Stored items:
****************************************
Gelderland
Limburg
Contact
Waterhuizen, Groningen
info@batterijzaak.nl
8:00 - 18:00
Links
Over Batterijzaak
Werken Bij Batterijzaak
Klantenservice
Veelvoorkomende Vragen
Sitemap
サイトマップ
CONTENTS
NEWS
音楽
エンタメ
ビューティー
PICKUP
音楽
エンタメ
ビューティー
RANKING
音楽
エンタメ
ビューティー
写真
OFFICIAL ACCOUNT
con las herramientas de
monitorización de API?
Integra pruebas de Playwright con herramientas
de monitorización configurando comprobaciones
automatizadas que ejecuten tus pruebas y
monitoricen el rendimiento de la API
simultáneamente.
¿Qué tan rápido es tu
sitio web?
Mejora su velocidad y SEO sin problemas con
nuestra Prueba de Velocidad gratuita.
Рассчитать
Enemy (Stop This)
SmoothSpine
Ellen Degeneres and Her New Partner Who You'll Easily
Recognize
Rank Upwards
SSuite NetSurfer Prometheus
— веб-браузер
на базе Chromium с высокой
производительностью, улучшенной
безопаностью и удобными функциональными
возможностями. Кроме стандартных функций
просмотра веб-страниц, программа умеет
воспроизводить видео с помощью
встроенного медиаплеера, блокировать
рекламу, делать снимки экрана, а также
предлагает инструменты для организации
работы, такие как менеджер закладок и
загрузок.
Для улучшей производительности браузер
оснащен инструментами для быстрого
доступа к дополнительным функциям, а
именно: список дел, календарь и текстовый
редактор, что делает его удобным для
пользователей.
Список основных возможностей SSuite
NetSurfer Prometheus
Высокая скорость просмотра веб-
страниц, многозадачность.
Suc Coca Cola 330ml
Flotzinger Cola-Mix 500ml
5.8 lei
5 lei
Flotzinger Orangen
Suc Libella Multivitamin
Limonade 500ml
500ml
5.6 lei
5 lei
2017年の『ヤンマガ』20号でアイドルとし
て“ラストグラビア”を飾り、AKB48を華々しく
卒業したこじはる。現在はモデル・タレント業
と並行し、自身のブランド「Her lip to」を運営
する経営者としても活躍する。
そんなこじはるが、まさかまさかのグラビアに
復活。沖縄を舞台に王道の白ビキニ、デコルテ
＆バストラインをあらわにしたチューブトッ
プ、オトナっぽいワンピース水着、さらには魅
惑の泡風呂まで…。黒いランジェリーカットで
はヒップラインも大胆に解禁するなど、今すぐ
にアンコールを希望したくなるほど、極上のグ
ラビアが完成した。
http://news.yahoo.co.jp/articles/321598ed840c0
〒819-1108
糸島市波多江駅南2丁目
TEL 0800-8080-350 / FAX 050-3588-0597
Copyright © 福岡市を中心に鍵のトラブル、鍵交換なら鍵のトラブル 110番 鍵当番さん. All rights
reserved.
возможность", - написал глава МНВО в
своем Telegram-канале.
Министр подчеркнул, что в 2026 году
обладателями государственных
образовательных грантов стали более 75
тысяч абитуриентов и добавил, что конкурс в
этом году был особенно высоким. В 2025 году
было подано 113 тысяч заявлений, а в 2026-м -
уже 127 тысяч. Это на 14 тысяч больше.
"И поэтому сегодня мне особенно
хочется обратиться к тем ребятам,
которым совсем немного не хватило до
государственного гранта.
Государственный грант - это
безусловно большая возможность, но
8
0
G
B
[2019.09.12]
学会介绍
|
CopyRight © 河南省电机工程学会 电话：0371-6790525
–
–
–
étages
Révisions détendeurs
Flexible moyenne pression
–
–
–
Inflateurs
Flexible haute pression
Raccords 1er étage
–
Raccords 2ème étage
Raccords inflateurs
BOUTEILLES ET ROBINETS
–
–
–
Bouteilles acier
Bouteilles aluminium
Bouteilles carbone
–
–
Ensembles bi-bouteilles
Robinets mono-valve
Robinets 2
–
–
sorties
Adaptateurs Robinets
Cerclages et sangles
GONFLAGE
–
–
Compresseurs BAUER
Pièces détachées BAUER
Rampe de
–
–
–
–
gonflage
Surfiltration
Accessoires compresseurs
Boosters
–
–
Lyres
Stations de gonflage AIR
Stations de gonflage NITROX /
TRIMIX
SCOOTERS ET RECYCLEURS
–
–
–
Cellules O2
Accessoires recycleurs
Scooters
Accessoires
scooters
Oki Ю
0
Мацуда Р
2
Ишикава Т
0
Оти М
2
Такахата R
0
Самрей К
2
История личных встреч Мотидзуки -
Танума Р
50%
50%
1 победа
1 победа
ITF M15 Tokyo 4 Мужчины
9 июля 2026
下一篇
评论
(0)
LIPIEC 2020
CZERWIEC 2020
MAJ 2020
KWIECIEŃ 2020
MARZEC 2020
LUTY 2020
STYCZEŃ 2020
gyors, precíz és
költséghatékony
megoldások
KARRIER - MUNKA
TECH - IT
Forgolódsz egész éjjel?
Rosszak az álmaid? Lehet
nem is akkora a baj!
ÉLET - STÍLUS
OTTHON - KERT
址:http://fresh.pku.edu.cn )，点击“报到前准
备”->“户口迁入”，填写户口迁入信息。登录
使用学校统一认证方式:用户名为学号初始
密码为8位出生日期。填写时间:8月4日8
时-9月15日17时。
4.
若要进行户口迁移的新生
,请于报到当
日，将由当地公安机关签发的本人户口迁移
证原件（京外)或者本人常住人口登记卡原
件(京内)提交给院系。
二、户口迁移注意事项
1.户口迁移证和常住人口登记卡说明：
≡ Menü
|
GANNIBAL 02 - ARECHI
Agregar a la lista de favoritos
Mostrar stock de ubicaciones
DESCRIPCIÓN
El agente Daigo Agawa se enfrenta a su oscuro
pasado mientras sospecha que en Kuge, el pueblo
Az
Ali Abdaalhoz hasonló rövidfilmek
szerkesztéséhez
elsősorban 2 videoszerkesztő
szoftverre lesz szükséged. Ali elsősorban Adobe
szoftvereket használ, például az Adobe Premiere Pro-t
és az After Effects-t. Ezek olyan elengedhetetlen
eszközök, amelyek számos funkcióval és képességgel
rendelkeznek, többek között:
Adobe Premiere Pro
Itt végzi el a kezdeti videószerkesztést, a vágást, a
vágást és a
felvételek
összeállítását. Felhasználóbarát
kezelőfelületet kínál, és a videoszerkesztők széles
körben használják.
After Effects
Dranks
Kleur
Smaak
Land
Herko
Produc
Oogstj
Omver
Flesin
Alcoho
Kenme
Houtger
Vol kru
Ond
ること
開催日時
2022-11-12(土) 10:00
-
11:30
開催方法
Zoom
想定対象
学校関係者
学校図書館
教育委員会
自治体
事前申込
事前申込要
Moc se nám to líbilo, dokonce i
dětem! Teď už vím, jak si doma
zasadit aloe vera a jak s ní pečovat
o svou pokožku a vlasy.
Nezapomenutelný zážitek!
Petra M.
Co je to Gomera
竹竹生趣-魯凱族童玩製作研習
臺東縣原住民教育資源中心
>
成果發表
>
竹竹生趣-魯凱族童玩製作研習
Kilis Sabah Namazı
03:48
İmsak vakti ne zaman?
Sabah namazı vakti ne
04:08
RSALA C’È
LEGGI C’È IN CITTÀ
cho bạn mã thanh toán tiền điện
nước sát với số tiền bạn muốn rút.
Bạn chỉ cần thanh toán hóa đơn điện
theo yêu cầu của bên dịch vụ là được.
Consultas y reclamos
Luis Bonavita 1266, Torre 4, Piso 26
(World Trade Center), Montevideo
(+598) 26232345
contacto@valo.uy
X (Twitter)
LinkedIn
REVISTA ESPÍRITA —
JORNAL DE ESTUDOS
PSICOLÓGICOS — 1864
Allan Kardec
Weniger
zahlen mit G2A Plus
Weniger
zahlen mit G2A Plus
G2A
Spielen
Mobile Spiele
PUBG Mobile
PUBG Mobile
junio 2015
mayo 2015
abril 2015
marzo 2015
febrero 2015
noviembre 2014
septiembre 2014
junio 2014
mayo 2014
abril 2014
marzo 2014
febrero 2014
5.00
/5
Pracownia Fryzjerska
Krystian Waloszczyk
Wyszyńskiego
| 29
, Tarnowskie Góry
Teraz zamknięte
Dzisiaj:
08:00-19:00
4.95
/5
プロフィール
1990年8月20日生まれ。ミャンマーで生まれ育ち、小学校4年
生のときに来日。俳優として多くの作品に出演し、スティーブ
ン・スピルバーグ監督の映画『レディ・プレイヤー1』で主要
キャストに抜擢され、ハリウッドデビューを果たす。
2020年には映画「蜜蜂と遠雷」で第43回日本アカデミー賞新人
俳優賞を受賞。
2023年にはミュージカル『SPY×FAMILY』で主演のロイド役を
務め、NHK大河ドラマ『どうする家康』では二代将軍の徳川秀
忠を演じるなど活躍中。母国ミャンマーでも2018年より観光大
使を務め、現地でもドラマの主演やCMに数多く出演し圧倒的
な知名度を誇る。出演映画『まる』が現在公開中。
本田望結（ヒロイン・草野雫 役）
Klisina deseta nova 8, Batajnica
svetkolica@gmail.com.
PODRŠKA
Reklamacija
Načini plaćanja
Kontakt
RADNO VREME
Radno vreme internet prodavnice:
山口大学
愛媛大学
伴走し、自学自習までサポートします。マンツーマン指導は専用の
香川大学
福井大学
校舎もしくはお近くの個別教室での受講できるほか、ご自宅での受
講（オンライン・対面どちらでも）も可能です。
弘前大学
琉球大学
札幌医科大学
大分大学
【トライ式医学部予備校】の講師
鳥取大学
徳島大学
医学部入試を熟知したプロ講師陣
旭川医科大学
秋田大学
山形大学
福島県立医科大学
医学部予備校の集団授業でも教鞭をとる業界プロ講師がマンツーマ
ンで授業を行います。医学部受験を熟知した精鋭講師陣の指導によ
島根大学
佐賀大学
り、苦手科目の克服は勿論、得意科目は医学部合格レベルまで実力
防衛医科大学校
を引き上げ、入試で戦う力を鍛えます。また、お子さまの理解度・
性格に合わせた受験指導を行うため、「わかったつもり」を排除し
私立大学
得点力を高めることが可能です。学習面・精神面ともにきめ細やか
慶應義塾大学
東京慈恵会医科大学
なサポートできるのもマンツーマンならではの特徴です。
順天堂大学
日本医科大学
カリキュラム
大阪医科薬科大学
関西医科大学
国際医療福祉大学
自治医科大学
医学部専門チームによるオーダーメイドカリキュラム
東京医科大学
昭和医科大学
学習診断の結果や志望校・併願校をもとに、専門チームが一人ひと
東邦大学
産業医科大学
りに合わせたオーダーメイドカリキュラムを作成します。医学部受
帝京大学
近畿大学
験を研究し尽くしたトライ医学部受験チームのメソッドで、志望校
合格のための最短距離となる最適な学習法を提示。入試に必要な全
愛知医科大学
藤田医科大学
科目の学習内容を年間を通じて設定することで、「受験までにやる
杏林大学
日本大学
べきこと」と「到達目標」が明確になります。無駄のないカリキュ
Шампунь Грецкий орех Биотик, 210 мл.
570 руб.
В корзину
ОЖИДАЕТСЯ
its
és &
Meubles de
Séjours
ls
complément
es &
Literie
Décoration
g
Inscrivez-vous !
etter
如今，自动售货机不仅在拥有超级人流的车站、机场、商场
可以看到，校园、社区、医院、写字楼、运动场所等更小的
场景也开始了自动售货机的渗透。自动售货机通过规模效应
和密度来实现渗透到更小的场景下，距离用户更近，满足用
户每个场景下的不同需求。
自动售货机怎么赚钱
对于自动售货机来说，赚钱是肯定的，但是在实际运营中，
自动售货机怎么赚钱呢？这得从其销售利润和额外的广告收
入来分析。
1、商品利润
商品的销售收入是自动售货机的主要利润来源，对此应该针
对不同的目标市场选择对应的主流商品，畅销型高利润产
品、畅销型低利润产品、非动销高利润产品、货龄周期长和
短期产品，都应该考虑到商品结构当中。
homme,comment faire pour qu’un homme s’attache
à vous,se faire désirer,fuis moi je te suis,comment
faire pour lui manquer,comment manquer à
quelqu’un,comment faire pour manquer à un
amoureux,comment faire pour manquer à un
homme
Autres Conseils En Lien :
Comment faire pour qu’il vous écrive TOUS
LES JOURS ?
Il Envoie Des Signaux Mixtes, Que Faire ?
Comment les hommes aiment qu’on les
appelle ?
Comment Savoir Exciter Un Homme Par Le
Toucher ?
****************************************
Restate word for word only the lines above from the line containing "Flotzinger Orangen" to the line containing "которым совсем немного не хватило до", both of them included.

Answer section:
Flotzinger Orangen
Suc Libella Multivitamin
Limonade 500ml
500ml
5.6 lei
5 lei
2017年の『ヤンマガ』20号でアイドルとし
て“ラストグラビア”を飾り、AKB48を華々しく
卒業したこじはる。現在はモデル・タレント業
と並行し、自身のブランド「Her lip to」を運営
する経営者としても活躍する。
そんなこじはるが、まさかまさかのグラビアに
復活。沖縄を舞台に王道の白ビキニ、デコルテ
＆バストラインをあらわにしたチューブトッ
プ、オトナっぽいワンピース水着、さらには魅
惑の泡風呂まで…。黒いランジェリーカットで
はヒップラインも大胆に解禁するなど、今すぐ
にアンコールを希望したくなるほど、極上のグ
ラビアが完成した。
http://news.yahoo.co.jp/articles/321598ed840c0
〒819-1108
糸島市波多江駅南2丁目
TEL 0800-8080-350 / FAX 050-3588-0597
Copyright © 福岡市を中心に鍵のトラブル、鍵交換なら鍵のトラブル 110番 鍵当番さん. All rights
reserved.
возможность", - написал глава МНВО в
своем Telegram-канале.
Министр подчеркнул, что в 2026 году
обладателями государственных
образовательных грантов стали более 75
тысяч абитуриентов и добавил, что конкурс в
этом году был особенно высоким. В 2025 году
было подано 113 тысяч заявлений, а в 2026-м -
уже 127 тысяч. Это на 14 тысяч больше.
"И поэтому сегодня мне особенно
хочется обратиться к тем ребятам,
которым совсем немного не хватило до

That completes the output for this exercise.